Wild Earth can create a range of proteins and carbohydrates, with varied textures and flavors. All products and ingredients are sourced, formulated, and made in the U.S., and the company is headquartered in Berkeley, Calif.
Wild Earth has also pledged its commitment to providing the safest pet foods available. Recent recalls have raised concerns over contaminated trusted pet food brands; however, by using cultured proteins, Wild Earth will avoid risks associated with traditional animal-based proteins, the company reported.
According to Wild Earth, an estimated 25 to 30 percent of meat’s environmental impact in the U.S. is attributed to pet food, but the company can produce at scale at a fraction of the environmental cost, company officials stated.
“Wild Earth has found a novel way to deliver protein and will have a great nutritional profile to meet the same requirements as meat-based pet foods,” said Wild Earth chief veterinary officer Dr. Ernie Ward. “Pet lovers want healthy, humane, and environmentally friendly choices, and Wild Earth formulas will deliver nutrition without affecting the planet.”

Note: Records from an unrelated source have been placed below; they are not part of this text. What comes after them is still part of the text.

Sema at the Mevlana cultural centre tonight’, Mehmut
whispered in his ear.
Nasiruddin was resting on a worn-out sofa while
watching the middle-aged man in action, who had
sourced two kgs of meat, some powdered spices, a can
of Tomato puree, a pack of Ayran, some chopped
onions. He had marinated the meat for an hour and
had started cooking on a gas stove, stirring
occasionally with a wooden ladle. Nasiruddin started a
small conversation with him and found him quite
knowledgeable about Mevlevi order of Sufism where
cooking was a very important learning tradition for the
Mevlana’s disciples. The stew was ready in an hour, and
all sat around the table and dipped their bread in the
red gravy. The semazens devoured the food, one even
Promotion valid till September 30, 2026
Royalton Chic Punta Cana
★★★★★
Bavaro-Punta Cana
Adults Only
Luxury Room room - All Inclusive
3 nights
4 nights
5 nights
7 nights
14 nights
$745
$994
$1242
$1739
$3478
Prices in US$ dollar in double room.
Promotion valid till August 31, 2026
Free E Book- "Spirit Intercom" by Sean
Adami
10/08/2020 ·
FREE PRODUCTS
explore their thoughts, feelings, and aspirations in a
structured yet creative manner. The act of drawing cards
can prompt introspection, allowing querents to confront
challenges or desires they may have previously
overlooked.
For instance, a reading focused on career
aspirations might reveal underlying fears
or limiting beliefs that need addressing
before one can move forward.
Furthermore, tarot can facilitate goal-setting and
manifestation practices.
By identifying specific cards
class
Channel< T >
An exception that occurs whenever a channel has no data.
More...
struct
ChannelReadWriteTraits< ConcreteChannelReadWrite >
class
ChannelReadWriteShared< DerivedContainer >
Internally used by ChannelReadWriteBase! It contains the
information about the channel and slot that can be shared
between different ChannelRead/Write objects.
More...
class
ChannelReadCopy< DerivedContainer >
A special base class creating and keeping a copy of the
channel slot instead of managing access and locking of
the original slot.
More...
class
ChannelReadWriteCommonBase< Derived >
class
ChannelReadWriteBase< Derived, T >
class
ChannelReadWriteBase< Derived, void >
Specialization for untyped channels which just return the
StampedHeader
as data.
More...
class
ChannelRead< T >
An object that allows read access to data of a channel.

The company said its products will be tested via a protocol approved by the Association of American Feed Control Officials (AAFCO) and People for the Ethical Treatment of Animals (PETA), conducted by volunteers and animals living in homes, as opposed to caged laboratory animals as in conventional pet foods. These humane, noninvasive, cage-free clinical trials test for qualities such as palatability, preference, digestibility studies and stool quality, the company added.